Event-by-event anisotropic flow in heavy-ion collisions from combined Yang-Mills and viscous fluid dynamics (1209.6330v1)

Abstract: Anisotropic flow coefficients v_1-v_5 in heavy ion collisions are computed by combining a classical Yang-Mills description of the early time glasma flow with the subsequent relativistic viscous hydrodynamic evolution of matter through the quark-gluon plasma and hadron gas phases. The glasma dynamics, as realized in the IP-Glasma model, takes into account event-by-event geometric fluctuations in nucleon positions and intrinsic sub-nucleon scale color charge fluctuations; the pre-equilibrium flow of matter is then matched to the MUSIC algorithm describing viscous hydrodynamic flow and particle production at freeze-out. The IP-Glasma+MUSIC model describes well both transverse momentum dependent and integrated v_n data measured at the Large Hadron Collider (LHC) and the Relativistic Heavy Ion Collider (RHIC). The model also reproduces the event-by-event distributions of v_2, v_3 and v_4 measured by the ATLAS collaboration. The implications of our results for better understanding of the dynamics of the glasma as well as for the extraction of transport properties of the quark-gluon plasma are outlined.

• The paper demonstrates a hybrid model that integrates classical Yang-Mills initial conditions with viscous hydrodynamics for event-by-event flow analysis.
• The methodology leverages the IP-Glasma+music framework to simulate sub-nucleon fluctuations and early non-equilibrium dynamics in heavy-ion collisions.
• Results show strong agreement with RHIC and LHC data, highlighting the model’s capability to extract temperature-dependent viscosity features.

Event-by-Event Anisotropic Flow in Heavy-Ion Collisions from Combined Yang-Mills and Viscous Fluid Dynamics

The paper presents an intricate paper of anisotropic flow coefficients $v_1$ through $v_5$ in the context of heavy-ion collisions at RHIC and LHC. Using a novel hybrid model, the authors combine a classical Yang-Mills framework with a relativistic viscous hydrodynamic model, known as the IP-Glasma+music model. This model uniquely captures the evolution from the initial fluctuating glasma stage to the late-stage quark-gluon plasma and hadron gas phases.

Methodology

The IP-Glasma model is introduced for simulating the early-time dynamics of glasma fields with fluctuations down to sub-nucleon scales, providing an initial condition which leads to a more accurate description of early-stage non-equilibrium phenomena. The transition from the glasma phase to the quark-gluon plasma is executed by transitioning the system's description to a viscous hydrodynamics through the music algorithm. This approach accounts for geometric nucleon fluctuation and intrinsic color charge variations event-by-event.

The methodology involves starting the viscous hydrodynamic evolution at a switching time $\tau_{\text{switch}} \sim 1/Q_s$, with considerations on the efficiency of early-stage isotropization mechanisms which may adjust the initial viscous tensor. Various analyses were conducted to explore consistency over different switching times and parametrizations for shear viscosity, ensuring robustness in the model's fidelity to experimental data.

Results

The model successfully aligns with both transverse momentum-dependent and integrated $v_n$ data across NHIC and LHC energies. Specifically, results demonstrate strong agreement with ATLAS collaboration data regarding event-by-event distributions of $v_2$, $v_3$, and $v_4$, as well as the $p_T$-spectra for various particle types. The fidelity of the model under different switching times and viscous coefficients was scrutinized, highlighting a credible window where both classical Yang-Mills dynamics and hydrodynamics yield comparable conclusions.

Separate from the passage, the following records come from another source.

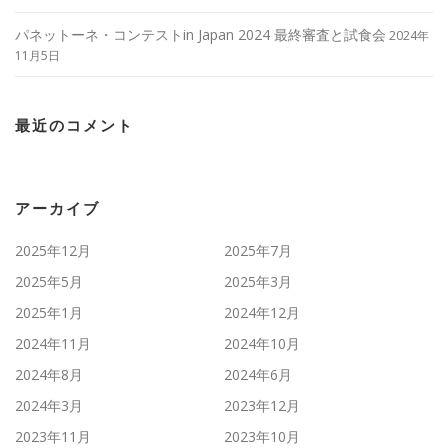
パネットーネ・コンテストin Japan 2024 最終審査と試食会
2024年
11月5日
最近のコメント
アーカイブ
2025年12月
2025年7月
2025年5月
2025年3月
2025年1月
2024年12月
2024年11月
2024年10月
2024年8月
2024年6月
2024年3月
2023年12月
2023年11月
2023年10月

A comparative analysis with experimental data under constant and temperature-dependent shear viscosity outlines the potential for extracting temperature-dependent viscosity characteristics, albeit with limitations in higher $p_T$ regions at RHIC. Further improvements in the $\eta/s(T)$ model were proposed for better experimental correspondence.

Implications and Future Directions

The confluence of classical Yang-Mills theory with viscous hydrodynamics in this paper provides a considerable enhancement to previous flow dynamic models. By integrating sub-nucleon dynamics into heavy-ion collision simulations, the model presents a pathway for probing early-stage glasma phenomena and refining the extraction of transport properties of the quark-gluon plasma. Importantly, the ability to describe a wide variety of experimental data with a single model underscores its potential utility in future research.

Future developments could focus on further refining pre-equilibrium dynamics within this framework, potentially incorporating instabilities and enhanced scattering mechanisms for more comprehensive early-time isotropization. Additionally, further parameter sensitivity analyses will enhance the robustness of the model and broaden its applicability across different energies and conditions. As ongoing work aims to reduce systematic uncertainties, the IP-Glasma+music model remains a promising candidate for advancing our understanding of the complex dynamics in heavy-ion collisions.